学園長は花火の構図を利用した新しい火器を生み出せないか、又は火薬の幅が広まらないかと考えていたのだ。

「で、俺は何をすればいいんですか?」
「…そうじゃのお…。」

 侑樹の言葉に学園長は顎に手を添え考える。
 土井と侑樹は学園長をじっと見つめ答えを待っている楊子で、姿勢よく正座した身を僅かに前のめりにさせていた。

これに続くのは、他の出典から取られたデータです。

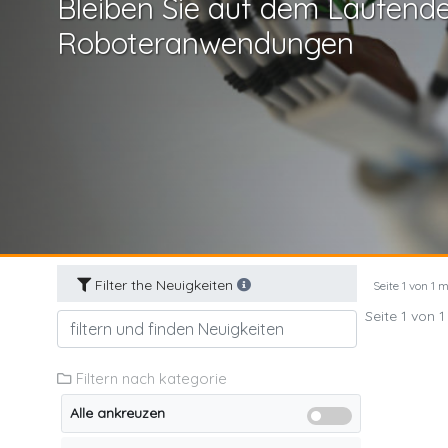
Bleiben Sie auf dem Laufend
Roboteranwendungen
Filter the Neuigkeiten
Seite 1 von 1 
Seite 1 von 
Filtern nach kategorie
Alle ankreuzen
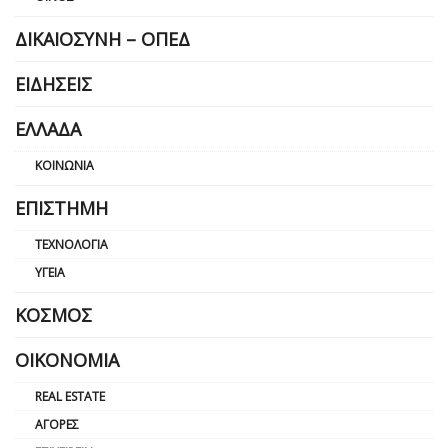
ΔΙΚΑΙΟΣΎΝΗ – ΟΠΕΔ
ΕΙΔΉΣΕΙΣ
ΕΛΛΆΔΑ
ΚΟΙΝΩΝΊΑ
ΕΠΙΣΤΉΜΗ
ΤΕΧΝΟΛΟΓΊΑ
ΥΓΕΊΑ
ΚΌΣΜΟΣ
ΟΙΚΟΝΟΜΊΑ
REAL ESTATE
ΑΓΟΡΈΣ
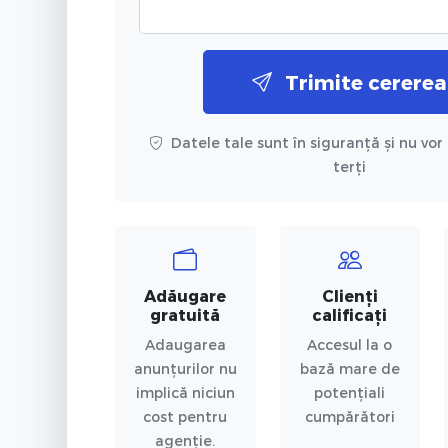
Trimite cererea
Datele tale sunt în siguranță și nu vor 
terți
Adăugare
Clienți
gratuită
calificați
Adaugarea
Accesul la o
anunțurilor nu
bază mare de
implică niciun
potențiali
cost pentru
cumpărători
agenție.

「侑樹、お主明日から数日、此処で火薬について教えてくれんか?」
「火薬についてですか?」
「ああ。」

 其処に土井が横槍をいれる。

「生徒に火薬類への向上心を持たせるためには火器だけでなく、花火もいいと思ったんだ。」
「…花火、ですか。」

 二人の言葉に侑樹は暫し表情を固くした。
 花火と謂うのは代々製法を受け継ぎ、他人には教えてはならないと謂うのが主流で有り掟のようなもの。
 花火関係の家に生まれたのならば、物心つく前から火薬類に触れ、父の姿を目に焼き付けているため、其処らの火器を得意とする忍者よりも知識も経験も豊富である故に城お抱えの花火師と謂うのも稀にではあるが無いこともない。
 侑樹の家系は割りと有名な花火師で、向日葵の様な花火を作ると評判なのである。

「…学園長、俺は花火師と云う職業に誇りを持っています。花火と云うのは、云わば伝統。幾ら学園長からの申し立てとはいえ、花火に関して生徒に教えることは出来ません。」

 きっぱりと断る侑樹に学園長は声を上げて笑う。
 そんな様子に侑樹は目を瞬かせ土井へ視線を遣ると、土井は侑樹に柔らかく微笑んだ。

「流石侑樹じゃ!花火について話せとは言わん。火薬や火器についてお前なりに楽しく話してやればよい。」
「…え?」
「拒否権などない!」

 侑樹は口を開け只々呆れたように学園長を見つめる。
こうなったら学園長は聞かないからな、侑樹は苦笑いを浮かべ頭を下げた。

「…判りました。」

この日から、磯谷侑樹の人生は大きく変わり始めたのであった。





相も変わらず

人の言う事は聞かないし、大人気ないお人。